Хорошо ещё лето выдалось урожайное: по лесополосам «кульги» нарвали, да яблок и груш насобирали.  На нитках под потолком в сенцах развесили…
«Мамуль, сахар в чай не сыпь, а то, гляди, окочуримся", - предупреждает старшенький.
А младшенький, сидя  на корточках у печи и прозорливо щуря глаза, задумчиво роняет:
«Правда, вонь от сахара – не передать! Аж «дыхалку» перекрывает… Вот бы водка так пахла! Может папка пить перестал бы…»
Все переглянулись, даже коты…
Как Марфа кошачье «зелье» собирала – осталось загадкой. Да только в один из последующих дней, когда муж вернулся  домой «на ушах», в старых валенках, что стояли в углу в сенцах, обнаружил он спрятанную бутылку «беленькой». И в течение вечера, и части ночи шнырял в сенцы под предлогом «покурить хочется».
На другой вечер Тимофей обшарил все валенки – выпивки не обнаружил. Задумался.
Прокрался на цыпочках в пустую кладовую и там, за старым сундуком, нашел другую бутылку.  «Распечатал», хлебнул и ехидно улыбнулся – обманул-таки жену!
И так – несколько вечеров подряд: находил и опустошал…
Марфа теряла терпение: похоже, эксперимент провалился. Но, однако же, хоть и выросли от того их долги, она продолжила начатое дело. Уж больно велика была её вера в чудо.
И чудо свершилось!
В какой-то из тех дней Тимофей вернулся ещё засветло и совсем трезвым. 
Правда, взгляд у него был испуганный, а голос жалобный …
«Поставь таким у дороги милостыню просить, так за день все б долги вернули», - мелькнуло в Марфиной голове. А у самой сердце защемило…
«Видно мне, Марфушка моя, того – кранты…»
« Чего это ты?» - встрепенулась  Марфа.
« Беда… Пить не могу…»
« А что так?»
« Что ни пью: водку ли, самогонку ли, мотнул головой Тимофей, – всё прёт из меня назад, как из заговорённого. И такая вонища! Не приведи, Господи… И всё мне воняет непонятно чем. Допился я… Наверное, всё – конец!

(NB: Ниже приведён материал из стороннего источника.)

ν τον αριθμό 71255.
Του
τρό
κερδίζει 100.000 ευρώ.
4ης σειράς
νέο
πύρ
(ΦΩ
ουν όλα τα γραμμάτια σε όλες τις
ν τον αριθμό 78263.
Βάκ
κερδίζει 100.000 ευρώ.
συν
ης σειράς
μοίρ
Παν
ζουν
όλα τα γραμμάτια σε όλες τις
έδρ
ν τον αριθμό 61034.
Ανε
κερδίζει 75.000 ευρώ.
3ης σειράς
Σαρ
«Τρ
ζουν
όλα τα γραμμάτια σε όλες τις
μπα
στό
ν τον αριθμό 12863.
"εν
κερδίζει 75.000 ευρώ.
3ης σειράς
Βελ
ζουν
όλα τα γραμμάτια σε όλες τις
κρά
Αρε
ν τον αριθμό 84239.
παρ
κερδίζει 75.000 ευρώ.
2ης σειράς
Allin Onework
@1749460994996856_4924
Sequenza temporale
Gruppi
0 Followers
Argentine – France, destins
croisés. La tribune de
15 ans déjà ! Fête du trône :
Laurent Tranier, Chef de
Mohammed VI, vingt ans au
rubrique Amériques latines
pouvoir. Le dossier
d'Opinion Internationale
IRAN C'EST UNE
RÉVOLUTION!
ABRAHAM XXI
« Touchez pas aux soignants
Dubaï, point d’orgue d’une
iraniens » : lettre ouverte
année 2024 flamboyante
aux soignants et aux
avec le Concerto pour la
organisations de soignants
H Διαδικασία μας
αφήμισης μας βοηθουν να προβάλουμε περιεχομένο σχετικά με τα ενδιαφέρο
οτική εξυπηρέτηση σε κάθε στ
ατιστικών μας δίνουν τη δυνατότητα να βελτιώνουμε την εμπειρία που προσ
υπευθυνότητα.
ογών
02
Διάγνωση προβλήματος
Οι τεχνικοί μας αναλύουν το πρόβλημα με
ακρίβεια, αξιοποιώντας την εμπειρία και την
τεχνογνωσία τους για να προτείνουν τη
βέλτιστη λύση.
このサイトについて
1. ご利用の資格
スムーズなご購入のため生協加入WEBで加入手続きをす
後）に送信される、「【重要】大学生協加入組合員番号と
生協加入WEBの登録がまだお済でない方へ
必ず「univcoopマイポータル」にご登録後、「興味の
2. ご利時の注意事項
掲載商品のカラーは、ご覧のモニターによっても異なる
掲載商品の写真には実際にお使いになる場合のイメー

« А может быть не конец, а начало? – робко обнадежила его жена. – Новую жизнь начнешь. Половина её в угаре прошла. Разве ты жил? И мы рядом с тобой…»
« И то правда, - согласился Тимофей. – Прости…»

Когда Марфа, замешкавшись в коридоре, вошла в комнату, то глазам своим не поверила:
Тимофей стоял посреди комнаты на коленях и молитвенно, в слезах, просил у детей прощения.
Всё! С того вечера и до последних дней своих он к рюмке даже не прикасался.
Мало-помалу  жизнь выровнялась.
Марфа расцвела каким-то запоздалым буйным цветом - никто не угадывал её!
Долги отдали. Хозяйство в порядок привели. Через время деньжат накопили. Пригодились денежки.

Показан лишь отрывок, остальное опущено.